Ray Shoesmith makes a living ending lives, but the real trick is keeping his own together.
Mr Inbetween wastes nothing—not time, not words, not bullets. Every scene serves a purpose, every exchange matters, and every action has weight.
Scott Ryan, who created and stars in the series, plays Ray with the kind of quiet control that makes him more dangerous than any loudmouth gangster. He doesn’t threaten. He doesn’t show off. He just does what needs to be done.
The show doesn’t ask you to love Ray or hate him. It just presents him as he is—a father, a friend, a man with a code, and a contract killer who sees his work as nothing more than a job.
One moment, he’s putting a bullet in someone. The next, he’s making his daughter laugh. The contrast isn’t forced, and it isn’t romanticized. It’s life, and life doesn’t separate the good from the bad so cleanly.
The violence, when it happens, is fast, ugly, and real. No drawn-out fight scenes, no dramatic last words. Just action and consequence.
The world Ray moves through isn’t filled with masterminds or criminal empires. It’s small-time crooks, men who think they’re tougher than they are, guys who talk too much and don’t know when to shut up. Ray knows when to shut up. He knows when to act. That’s what keeps him alive.
There’s humor in Mr Inbetween, but it comes from the silences as much as the words. The dialogue is sharp, but it never feels scripted. The jokes land because they come from real people in real situations. Ray can be terrifying in one moment and deadpan hilarious in the next, and neither feels forced. The writing doesn’t waste lines.
The direction is as lean as the script. No flashy shots, no unnecessary cuts, no swelling music telling you what to feel. The camera stays close, letting the weight of a look or a pause do the work. It knows that sometimes the quiet is more dangerous than the noise.

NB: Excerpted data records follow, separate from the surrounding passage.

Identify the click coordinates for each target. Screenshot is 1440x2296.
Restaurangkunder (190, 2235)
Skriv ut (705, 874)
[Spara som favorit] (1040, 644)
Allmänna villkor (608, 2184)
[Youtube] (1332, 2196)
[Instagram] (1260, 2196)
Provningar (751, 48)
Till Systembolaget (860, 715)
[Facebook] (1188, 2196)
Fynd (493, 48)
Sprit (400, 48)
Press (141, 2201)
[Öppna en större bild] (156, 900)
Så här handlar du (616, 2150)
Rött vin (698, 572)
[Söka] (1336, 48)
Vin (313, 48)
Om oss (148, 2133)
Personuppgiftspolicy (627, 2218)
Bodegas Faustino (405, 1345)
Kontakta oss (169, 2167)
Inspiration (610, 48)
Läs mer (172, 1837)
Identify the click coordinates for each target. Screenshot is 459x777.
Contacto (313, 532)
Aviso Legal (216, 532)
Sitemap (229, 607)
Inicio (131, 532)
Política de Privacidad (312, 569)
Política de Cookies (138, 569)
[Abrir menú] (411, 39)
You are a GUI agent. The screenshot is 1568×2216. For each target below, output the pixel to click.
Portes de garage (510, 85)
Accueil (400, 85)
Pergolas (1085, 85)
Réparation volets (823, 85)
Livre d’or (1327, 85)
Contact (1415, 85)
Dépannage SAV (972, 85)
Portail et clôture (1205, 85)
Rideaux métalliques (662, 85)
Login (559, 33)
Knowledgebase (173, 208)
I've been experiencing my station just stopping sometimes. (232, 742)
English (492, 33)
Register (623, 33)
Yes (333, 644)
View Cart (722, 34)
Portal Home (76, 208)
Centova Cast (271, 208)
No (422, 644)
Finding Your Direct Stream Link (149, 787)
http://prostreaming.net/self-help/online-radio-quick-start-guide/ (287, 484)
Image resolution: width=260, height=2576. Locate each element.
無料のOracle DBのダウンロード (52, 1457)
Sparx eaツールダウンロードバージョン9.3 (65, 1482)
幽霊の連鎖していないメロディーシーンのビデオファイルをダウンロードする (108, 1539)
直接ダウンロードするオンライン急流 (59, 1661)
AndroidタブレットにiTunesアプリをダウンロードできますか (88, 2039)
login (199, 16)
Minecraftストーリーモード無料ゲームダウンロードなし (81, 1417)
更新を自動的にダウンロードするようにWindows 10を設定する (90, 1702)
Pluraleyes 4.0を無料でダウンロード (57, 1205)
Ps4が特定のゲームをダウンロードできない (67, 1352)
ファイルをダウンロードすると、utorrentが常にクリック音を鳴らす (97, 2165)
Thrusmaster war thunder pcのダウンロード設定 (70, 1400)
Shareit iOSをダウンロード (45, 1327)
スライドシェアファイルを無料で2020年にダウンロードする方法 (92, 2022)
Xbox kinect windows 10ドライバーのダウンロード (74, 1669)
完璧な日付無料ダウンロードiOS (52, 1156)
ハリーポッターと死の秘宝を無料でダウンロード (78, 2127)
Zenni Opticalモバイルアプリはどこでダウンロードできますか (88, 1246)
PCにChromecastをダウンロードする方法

But as much as Mr. Inbetween is about Ray, it doesn’t work without the people around him. Damon Herriman plays Freddy, Ray’s boss and middleman, a man who thinks he has more control than he does. He talks big, but he depends on Ray to keep things running. Then there’s Gary, played by Justin Rosniak, Ray’s best friend, a lovable screw-up who doesn’t always realize how close he is to disaster. Gary is the kind of friend Ray should probably cut loose, but he doesn’t, because even in his line of work, loyalty still matters.
More than anyone, though, Ray cares about his daughter, Brittany, played by Chika Yasumura. She’s the one thing in his life that’s pure. He never lets his world touch her. He picks her up from school, he jokes with her, he makes sure she knows she’s loved. In those moments, he’s not a hitman. He’s just a dad.
The weakness of the series is its brevity—a problem that could have been solved with a little more strategy. But maybe that was the point.
And that’s the heart of Mr. Inbetween—a man trying to keep his world from falling apart while doing the one job that makes it inevitable.